Today I was lucky enough to get the day off from both of my jobs. Lord, did I need it. This is my first full week of classes and my summer o’ leisure made me forget how much energy school requires. I was walking to Bikram Yoga today while thinking/praying/pondering and I just started crying out of nowhere. I looked up and happened to be walking by this:
No, not Bergen Bagels (though it’s delicious). The 2,3 Bergen subway stop. It’s a memorable one for me because about 4 years ago I worked at a boys shelter (aka detention center for criminal offenders) nearby, hated every minute of it, and basically had a complete emotional breakdown sitting on the curb outside of this stop. Seriously…sobbing, shaking and trying to talk to my parents on the phone. It was not a pretty site, nor my proudest moment, but it was real nonetheless.

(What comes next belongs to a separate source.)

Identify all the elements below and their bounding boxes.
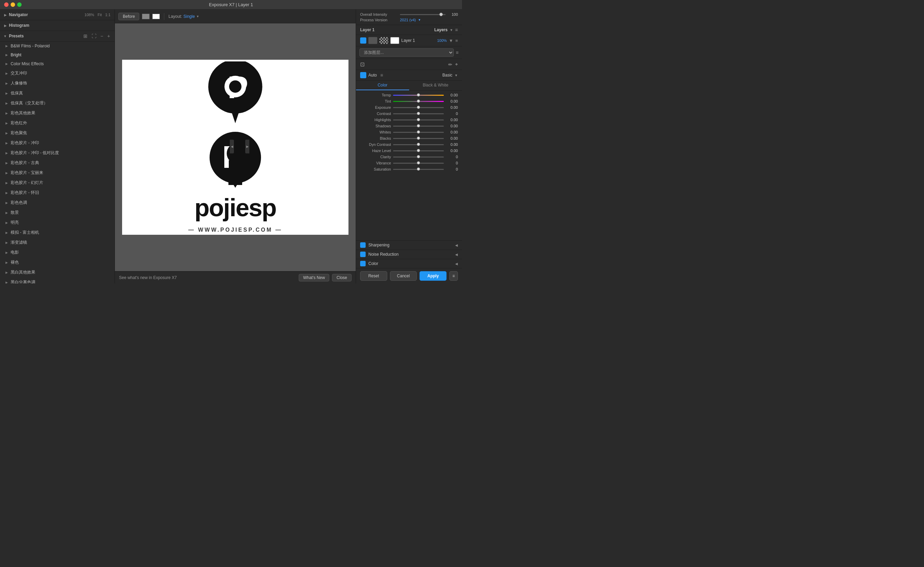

All that to say, I found it ironic that I ended up at the same spot for today’s tear-fest. However, this time around I opted for the walk-by rather than the pedestrians-flashing-weird-looks-at-you curbside sob. My, how I’ve matured. Yeah, so about the cry. I don’t even know. I think I just feel so frustrated sometimes because I want to be all of these things and be perfect at them and achieve an insane amount of balance in my life. I want to be a great social worker and an honors student and a good friend and a healthy eater and a good athlete and have a cute apartment and….I just can’t do it. But I want to. I want to control everything. But I can’t. It’s not humanely possible. And that makes me frustrated. And a little insane feeling sometimes. And kinda critical of others because of my own perfectionism. And so I gotta walk to Bergen and get my cry on for second. And sweat it out in yoga. And figure out how to let it all go. And how to have big dreams and realistic expectations.